On a hot day, you take a six-pack of soda on a picnic, cooling it with ice. Each empty (aluminum) can weighs \(12.5 \mathrm{~g}\) and contains \(12.0\) oz of soda. The specific heat of aluminum is \(0.902 \mathrm{~J} / \mathrm{g} \cdot{ }^{\circ} \mathrm{C}\); take that of soda to be \(4.10 \mathrm{~J} / \mathrm{g} \cdot{ }^{\circ} \mathrm{C}\) (a) How much heat must be absorbed from the six-pack to lower the temperature from \(25.0^{\circ}\) to \(5.0^{\circ} \mathrm{C}\) ? (b) How much ice must be melted to absorb this amount of heat? \(\left(\Delta H_{\mathrm{fus}}\right.\) of ise is given in Table 8.2.)

When one mole of caffeine \(\left(\mathrm{C}_{8} \mathrm{H}_{10} \mathrm{~N}_{4} \mathrm{O}_{2}\right)\) is burned in air, \(4.96 \times 10^{3} \mathrm{~kJ}\) of heat is evolved. Five grams of caffeine is burned in a bomb calorimeter. The temperature is observed to increase by \(11.37^{\circ} \mathrm{C}\). What is the heat capacity of the calorimeter in \(\mathrm{J} /{ }^{\circ} \mathrm{C} ?\)

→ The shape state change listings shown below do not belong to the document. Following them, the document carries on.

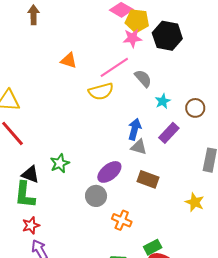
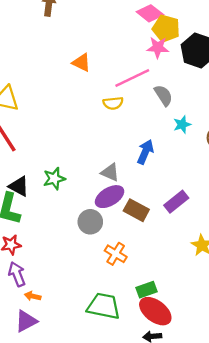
yellow semicircle: (101, 91) -> (113, 103), size x0.7
purple rectangle: (169, 133) -> (176, 202), moved
gray triangle: (139, 147) -> (110, 172), moved
brown rectangle: (148, 179) -> (136, 210), moved

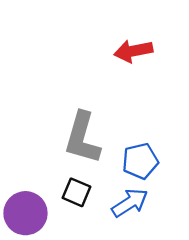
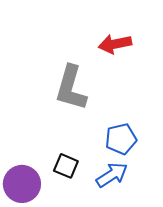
gray L-shape: (82, 138) -> (71, 88), moved

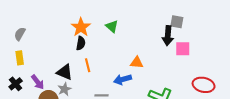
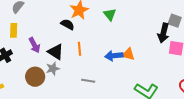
black semicircle: (81, 43) -> (67, 24), moved, turned -80
blue arrow: (123, 79) -> (114, 56), moved
purple arrow: (38, 82) -> (34, 45), moved

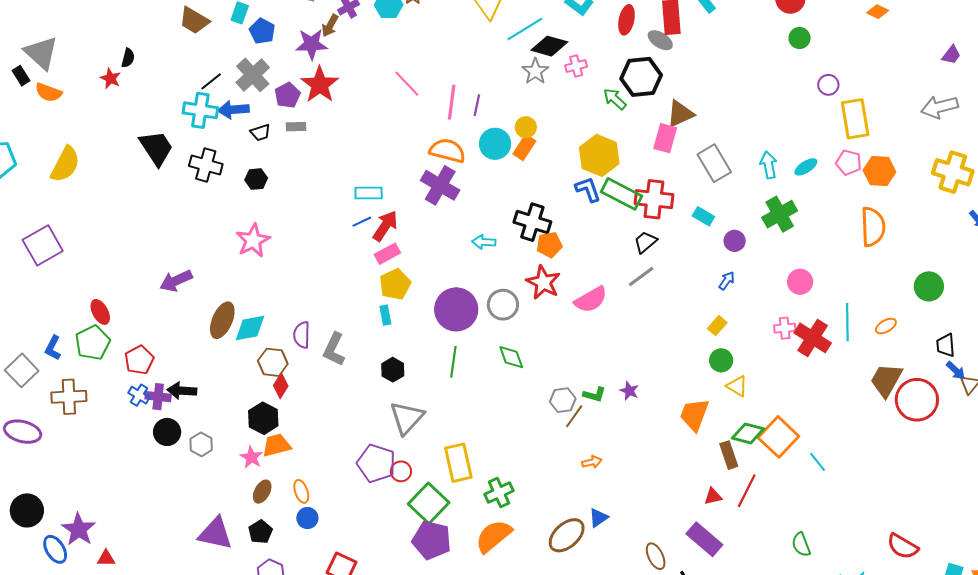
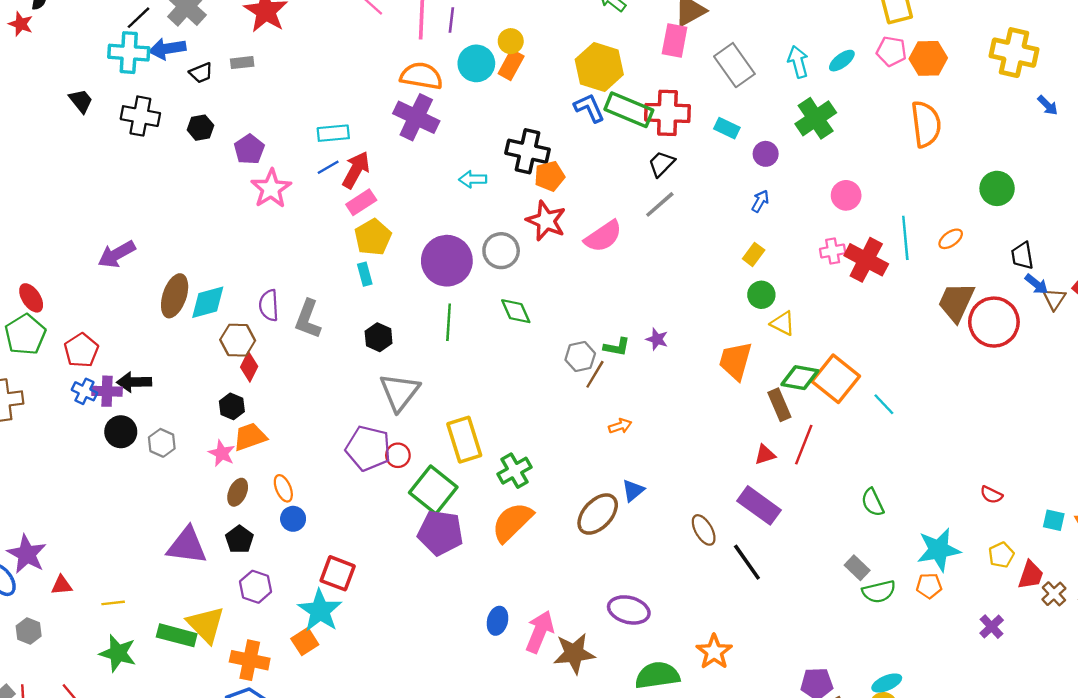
purple pentagon: (287, 95) -> (249, 149), moved
black trapezoid: (156, 148) -> (81, 101), size x0.6
pink star: (253, 240) -> (271, 189), moved
black hexagon: (263, 418) -> (232, 406), size x0.7
red semicircle: (903, 546) -> (991, 495), size x0.6

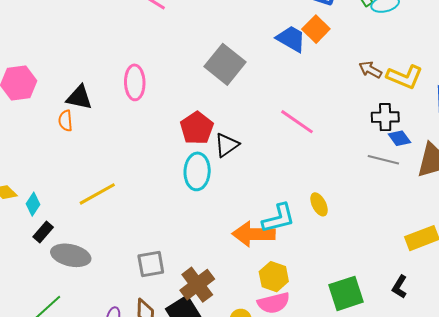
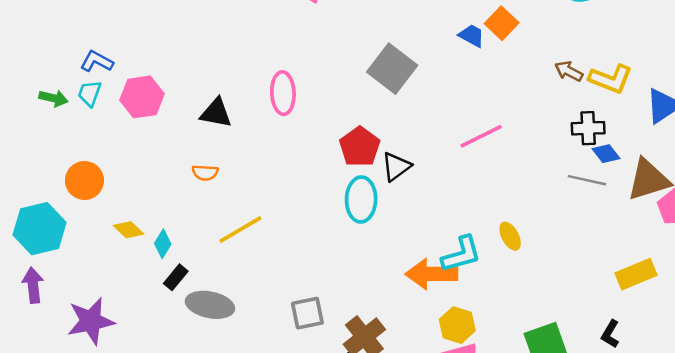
blue trapezoid: (291, 39) -> (472, 36), size x0.7
orange semicircle: (65, 121) -> (205, 173), moved, turned -80
pink line: (297, 122) -> (481, 136), turned -60

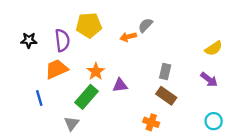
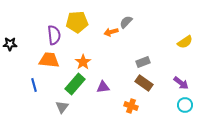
black star: (29, 40) -> (10, 44), moved
orange trapezoid: (57, 69) -> (49, 60), turned 30
gray rectangle: (165, 71) -> (143, 62), turned 56
purple arrow: (209, 80) -> (181, 83), moved
purple triangle: (120, 85) -> (103, 87), moved

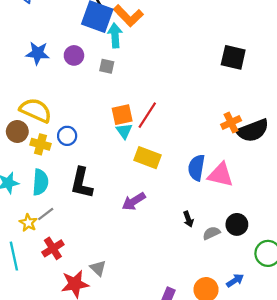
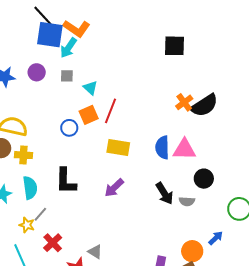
cyan arrow: (115, 35) -> (68, 48), turned -130
cyan triangle: (124, 131) -> (90, 88), moved
blue circle: (67, 136) -> (69, 128), moved
black arrow: (188, 219) -> (164, 193), size x1.6
black circle: (237, 224) -> (204, 179), moved
gray semicircle: (211, 233) -> (187, 201), turned -140

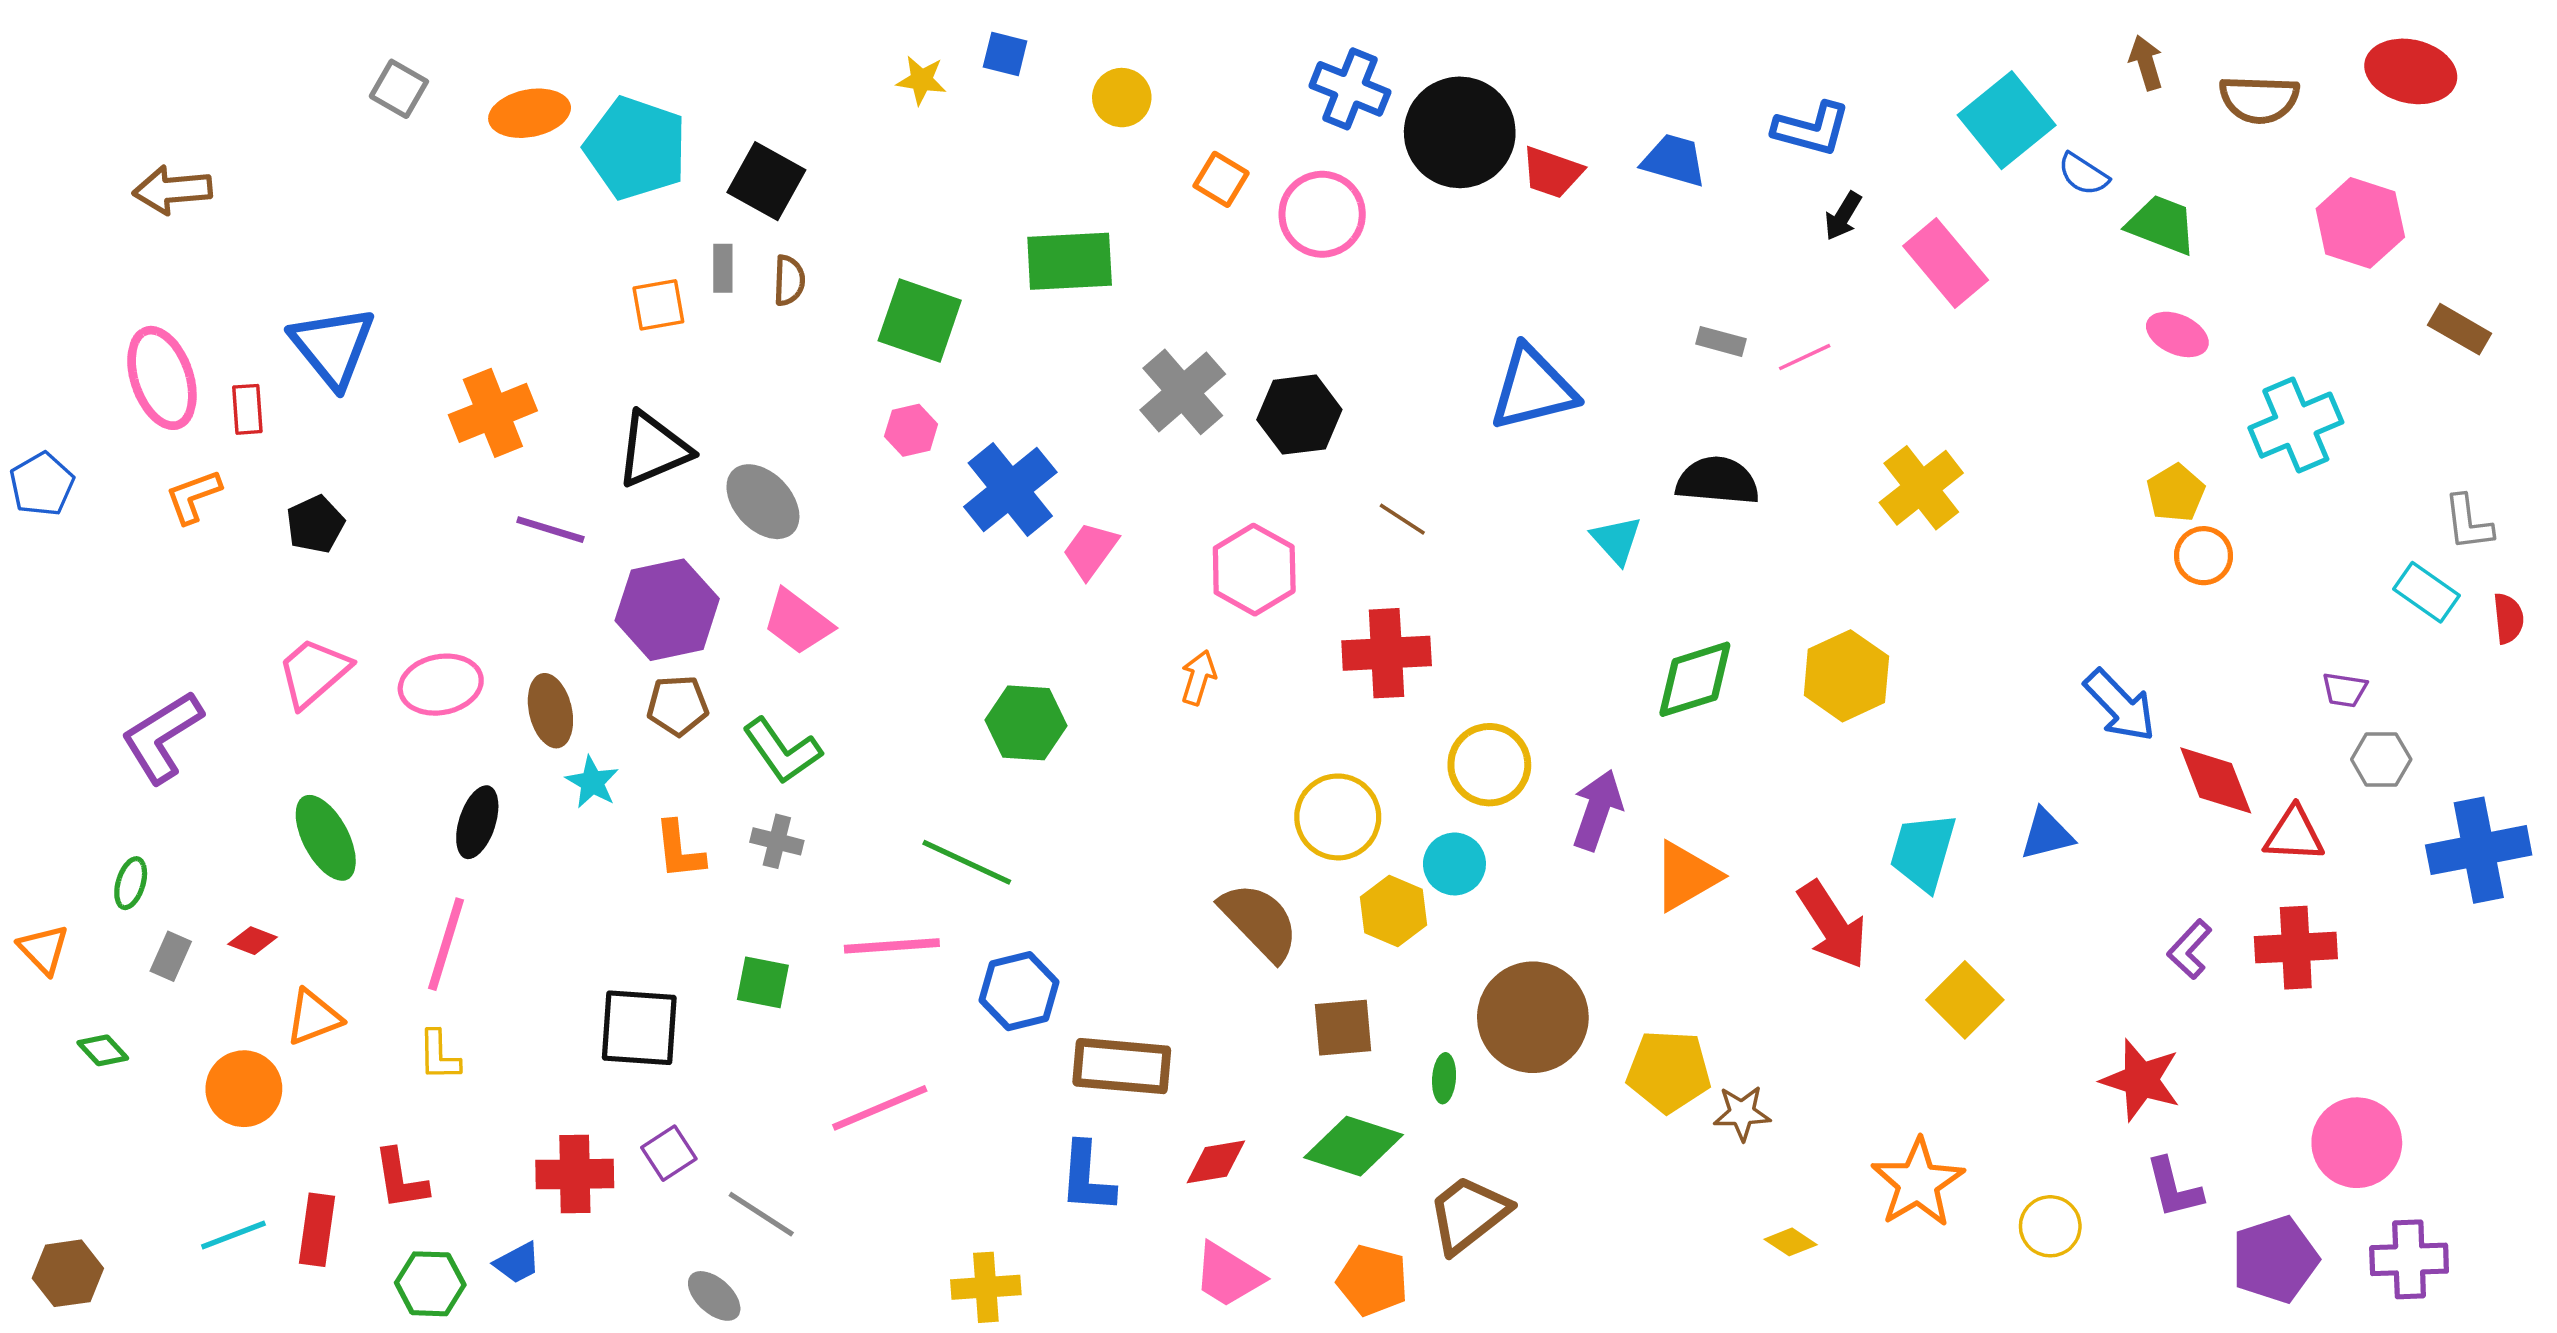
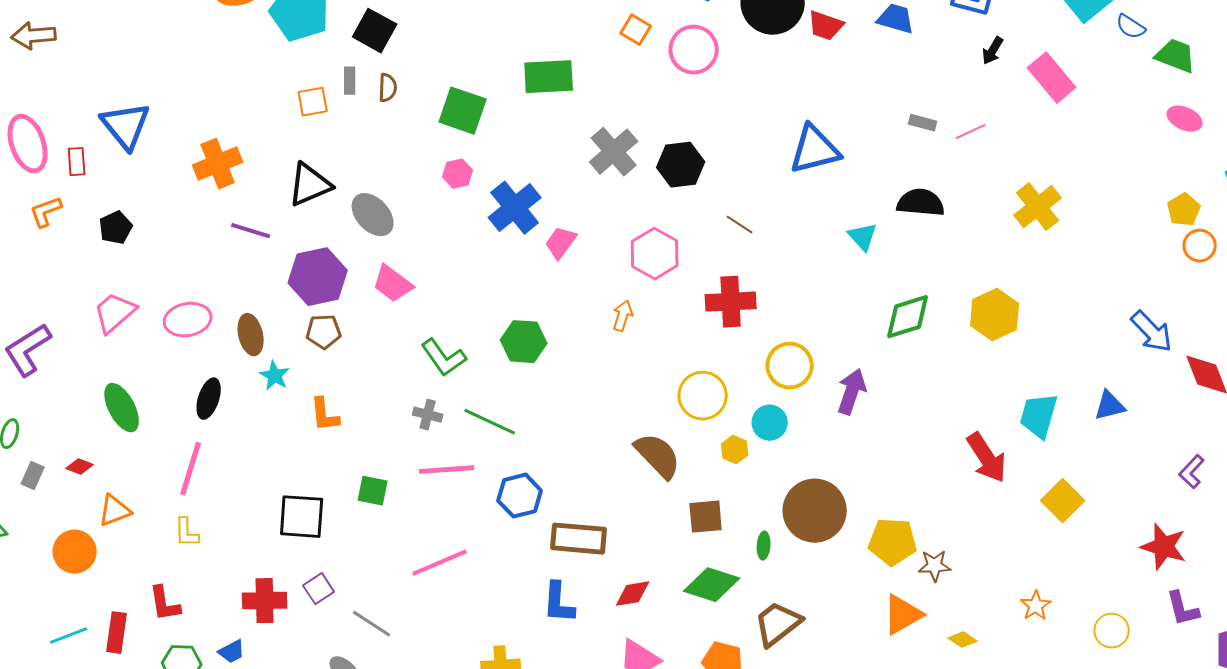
green L-shape: (782, 751) -> (444, 358), moved
gray cross: (777, 841) -> (428, 415), moved
orange triangle: (1686, 876) -> (903, 615), moved
yellow hexagon: (1394, 911) -> (735, 450), size x0.7
orange star: (1918, 1183) -> (1036, 606), size x0.6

Nitroglycerine, \(\mathrm{C}_{3} \mathrm{H}_{5}\left(\mathrm{NO}_{3}\right)_{3}(l)\), is an explosive most often used in mine or quarry blasting. It is a powerful explosive because four gases \(\left(\mathrm{N}_{2}\right)\) \(\mathrm{O}_{2}, \mathrm{CO}_{2}\), and steam) are formed when nitroglycerine is detonated. In addition, \(6.26 \mathrm{~kJ}\) of heat is given off per gram of nitroglycerine detonated. (a) Write a balanced thermochemical equation for the reaction. (b) What is \(\Delta H\) when \(4.65\) mol of products is formed?

Mercury has a specific heat of \(0.140 \mathrm{~J} / \mathrm{g} \cdot{ }^{\circ} \mathrm{C}\). Assume that a thermometer has 20 (2 significant figures) grams of mercury. How much heat is absorbed by the mercury when the temperature in the thermometer increases from \(98.6^{\circ} \mathrm{F}\) to \(103.2^{\circ} \mathrm{F} ?\) (Assume no heat loss to the glass of the thermometer.)

Given the following reactions, $$ \begin{aligned} \mathrm{N}_{2} \mathrm{H}_{4}(l)+\mathrm{O}_{2}(g) \longrightarrow \mathrm{N}_{2}(g)+2 \mathrm{H}_{2} \mathrm{O}(g) & \Delta H^{\circ} &=-534.2 \mathrm{~kJ} \\ \mathrm{H}_{2}(g)+\frac{1}{2} \mathrm{O}_{2}(g) \longrightarrow \mathrm{H}_{2} \mathrm{O}(g) & \Delta H^{\circ} &=-241.8 \mathrm{~kJ} \end{aligned} $$ calculate the heat of formation of hydrazine.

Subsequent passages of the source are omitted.